Но Чернявской уже не было рядом, а в руки всучивали новое пальто. Очередь нарастала, становилось жарко. Она взглядом выхватила из толпы Кухаренко и окликнула:

— Саша, помоги, голубчик!

Кухаренко зашел за перегородку, повесил свой бушлат и начал принимать пальто. К нему присоединился Лавров, потом еще несколько девушек. Вокруг нарастал веселый шум, громкие голоса, переклички и приветствия – и вскоре она перестала слышать отдельные голоса и различать лица. Но порой, не глядя перехватывая из чьих-то пальто, по нему узнавала его хозяина и, передавая номерок, не удивлялась, что не ошиблась. Она не заметила, когда ушли Кухаренко и Лавров, отметила, как через барьер легко перепрыгнул Надеждин, взял пальто у Ирины Филиной, потом еще у нескольких студентов, повесил, раздал номерки и прытко перепрыгнул из раздевалки.

Зазвенел звонок на лекцию, девушки веселой стайкой отхлынули от зеркала, осталась только Валя Лучко, неспеша укладывая волосы. Стрельчонок принес ее пальто и, передавая его вместе со своей курткой тете Клаве, весело попросил:

— Нас вместе устройте.

— Знаю, — отозвалась она с добродушной улыбкой. — Со многими так случается на последнем курсе, — и лукаво прошептала: — А свадьба скоро?

— Одобряете? – заговорщиски подмигнул тот.

— Смотри не прозевай – девка ладная.

Но он уже бежал вслед за удаляющейся по коридору Валей.

Фойе, наконец, опустело, из коридора порой приглушенно доносились одиночные шаги. Тетя Клава села за стол, выдвинула из-под ног ящик, взяла спицы и начала вязать. Перед глазами проносились картины сегодняшнего утра, лица людей, их позы, звучали голоса, веселые и раздраженные – и все общим гулом.

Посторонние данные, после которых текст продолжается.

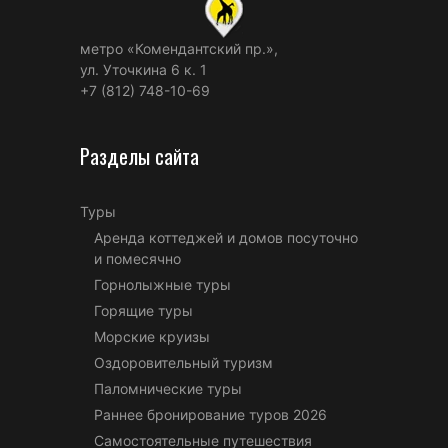
метро «Комендантский пр.»,
ул. Уточкина 6 к. 1
+7 (812) 748-10-69
Разделы сайта
Туры
Аренда коттеджей и домов посуточно
и помесячно
Горнолыжные туры
Горящие туры
Морские круизы
Оздоровительный туризм
Паломнические туры
Раннее бронирование туров 2026
Самостоятельные путешествия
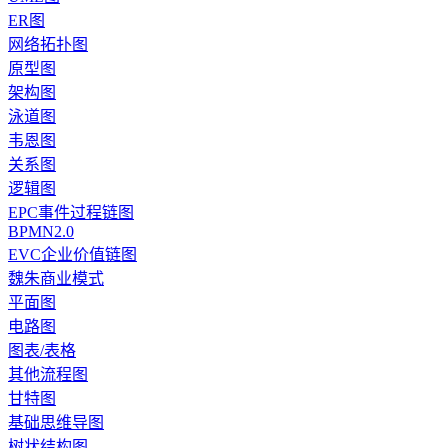
ER图
网络拓扑图
原型图
架构图
泳道图
韦恩图
关系图
逻辑图
EPC事件过程链图
BPMN2.0
EVC企业价值链图
魏朱商业模式
平面图
电路图
图表/表格
其他流程图
甘特图
基础思维导图
树状结构图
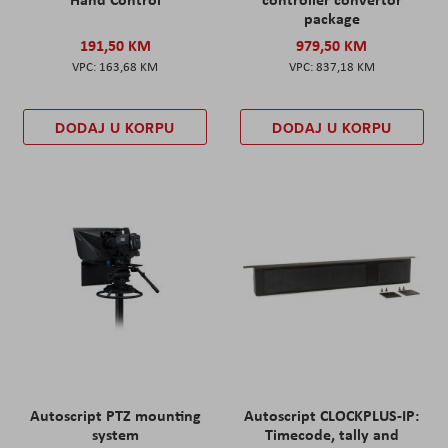
package
191,50 KM
979,50 KM
163,68 KM
837,18 KM
DODAJ U KORPU
DODAJ U KORPU
Autoscript PTZ mounting
Autoscript CLOCKPLUS-IP:
system
Timecode, tally and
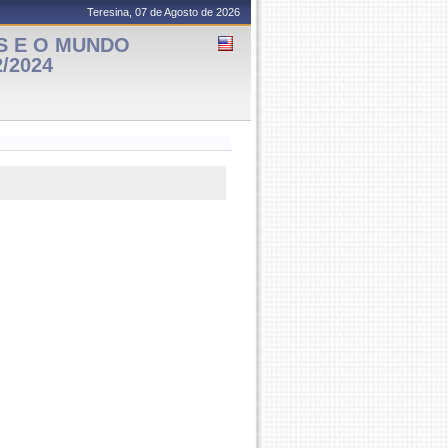
Teresina, 07 de Agosto de 2026
S E O MUNDO
2/2024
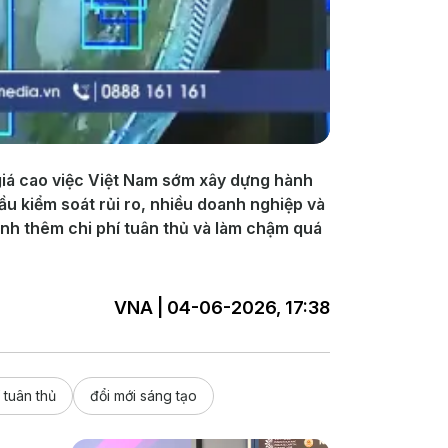
giá cao việc Việt Nam sớm xây dựng hành
ầu kiểm soát rủi ro, nhiều doanh nghiệp và
inh thêm chi phí tuân thủ và làm chậm quá
VNA | 04-06-2026, 17:38
í tuân thủ
đổi mới sáng tạo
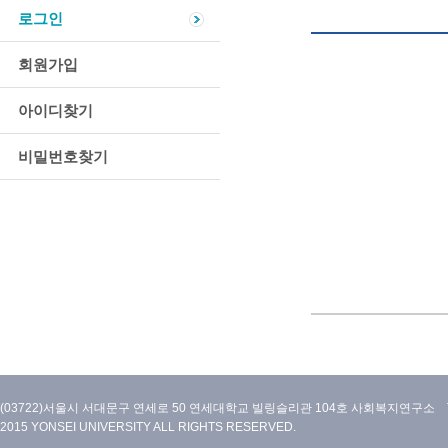
로그인
회원가입
아이디찾기
비밀번호찾기
(03722)서울시 서대문구 연세로 50 연세대학교 빌링슬리관 104호 사회복지연구소 TEL:02)212
2015 YONSEI UNIVERSITY ALL RIGHTS RESERVED.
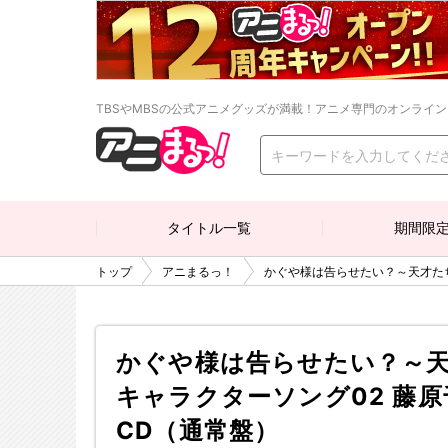
TBSやMBSの公式アニメグッズが満載！アニメ専門のオンライ
タイトル一覧
期間限
トップ
アニまるっ！
かぐや様は告らせたい？～天才た
かぐや様は告らせたい？～
キャラクターソング02 藤
CD（通常盤）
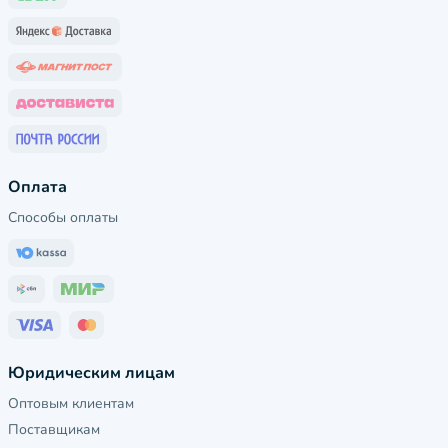
Оплата
Способы оплаты
Юридическим лицам
Оптовым клиентам
Поставщикам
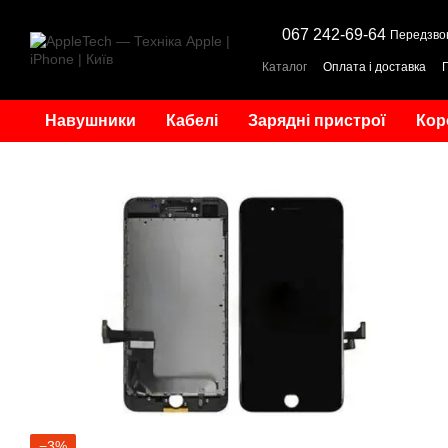
Перейти до основного контенту
067 242-69-64
Передзво
Каталог
Оплата і доставка
Навушники
Кабелі
Зарядні пристрої
Кор
−3%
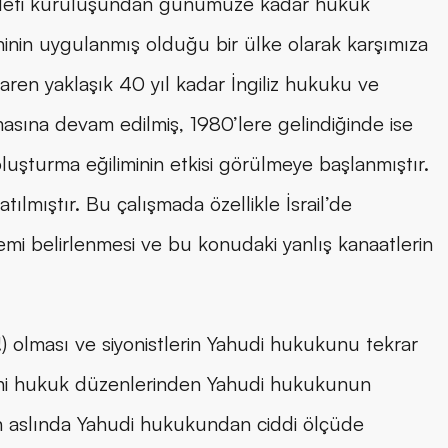
vleti kuruluşundan günümüze kadar hukuk 
nin uygulanmış olduğu bir ülke olarak karşımıza 
aren yaklaşık 40 yıl kadar İngiliz hukuku ve 
na devam edilmiş, 1980’lere gelindiğinde ise 
uşturma eğiliminin etkisi görülmeye başlanmıştır. 
ıştır. Bu çalışmada özellikle İsrail’de 
i belirlenmesi ve bu konudaki yanlış kanaatlerin 
!) olması ve siyonistlerin Yahudi hukukunu tekrar 
̇lahi hukuk düzenlerinden Yahudi hukukunun 
l’in aslında Yahudi hukukundan ciddi ölçüde 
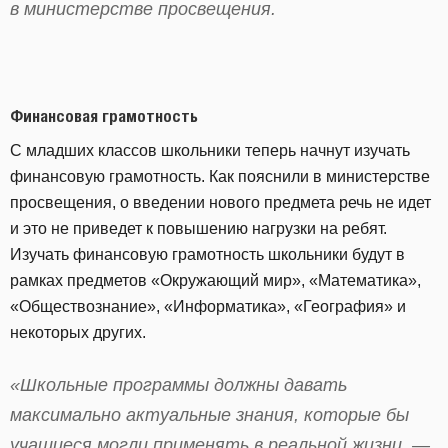
в министерстве просвещения.
Финансовая грамотность
С младших классов школьники теперь начнут изучать
финансовую грамотность. Как пояснили в министерстве
просвещения, о введении нового предмета речь не идет
и это не приведет к повышению нагрузки на ребят.
Изучать финансовую грамотность школьники будут в
рамках предметов «Окружающий мир», «Математика»,
«Обществознание», «Информатика», «География» и
некоторых других.
«Школьные программы должны давать
максимально актуальные знания, которые бы
учащиеся могли применять в реальной жизни, —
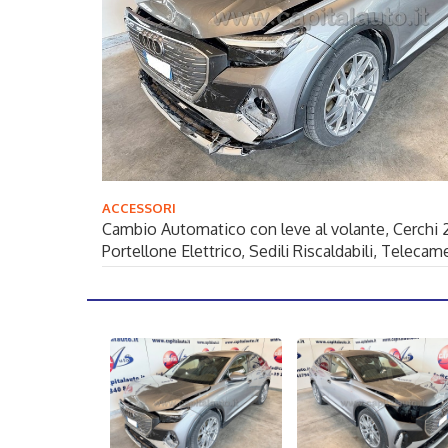
ACCESSORI
Cambio Automatico con leve al volante
, Cerchi 2
Portellone Elettrico
, Sedili Riscaldabili
, Telecame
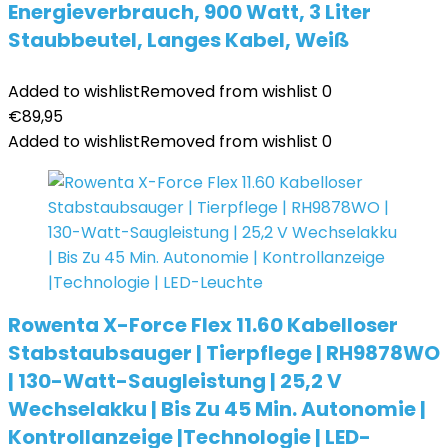
Energieverbrauch, 900 Watt, 3 Liter
Staubbeutel, Langes Kabel, Weiß
Added to wishlist
Removed from wishlist
0
€
89,95
Added to wishlist
Removed from wishlist
0
Rowenta X-Force Flex 11.60 Kabelloser
Stabstaubsauger | Tierpflege | RH9878WO
| 130-Watt-Saugleistung | 25,2 V
Wechselakku | Bis Zu 45 Min. Autonomie |
Kontrollanzeige |Technologie | LED-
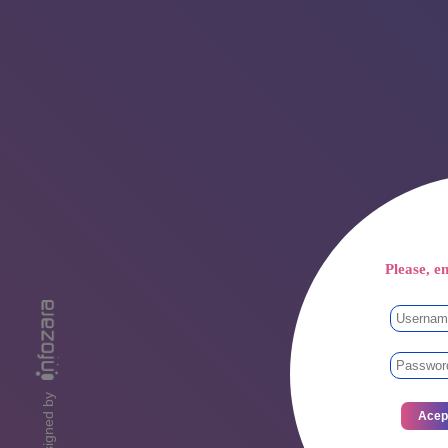
Please, en
designed by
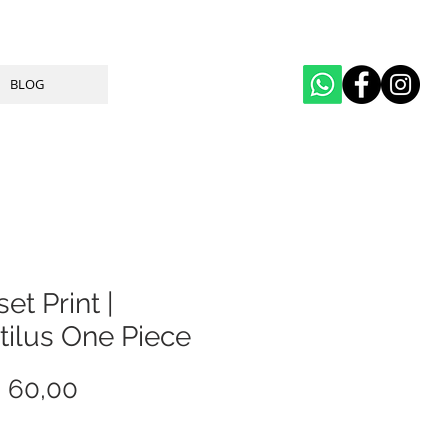
BLOG
et Print |
tilus One Piece
Price
 60,00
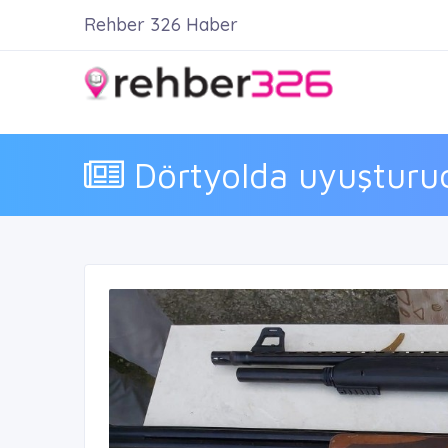
Rehber 326 Haber
Dörtyolda uyuşturu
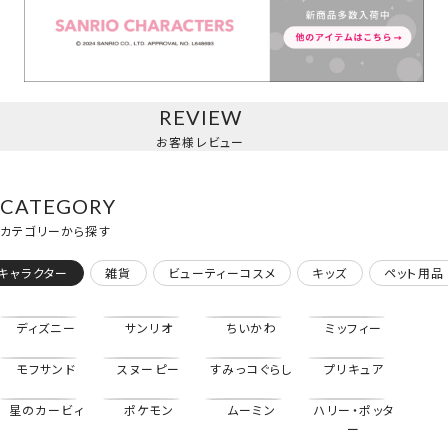
マスコットチャーム/ハローキティ
REVIEW
お客様レビュー
CATEGORY
カテゴリーから探す
キャラクター
雑貨
ビューティーコスメ
キッズ
ペット用品
ディズニー
サンリオ
ちいかわ
ミッフィー
モフサンド
スヌーピー
すみっコぐらし
プリキュア
星のカービィ
ポケモン
ムーミン
ハリー・ポッタ
マスコットチャーム/マイメロディ
ー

Она вызвала в памяти лицо Горского и начала подробно вспоминать их сегодняшний разговор и во всем с ним соглашаться. И тогда на душе становилось спокойно, умиротворенно, словна она побывала в церкви на исповеди. «Вот из него бы получился хороший батюшка, — подумала она. — Неужто он и впрямь в Бога верит? Верил бы, да ему по рангу не положено. И чего этим коммунистам Бог плохого сделал?..»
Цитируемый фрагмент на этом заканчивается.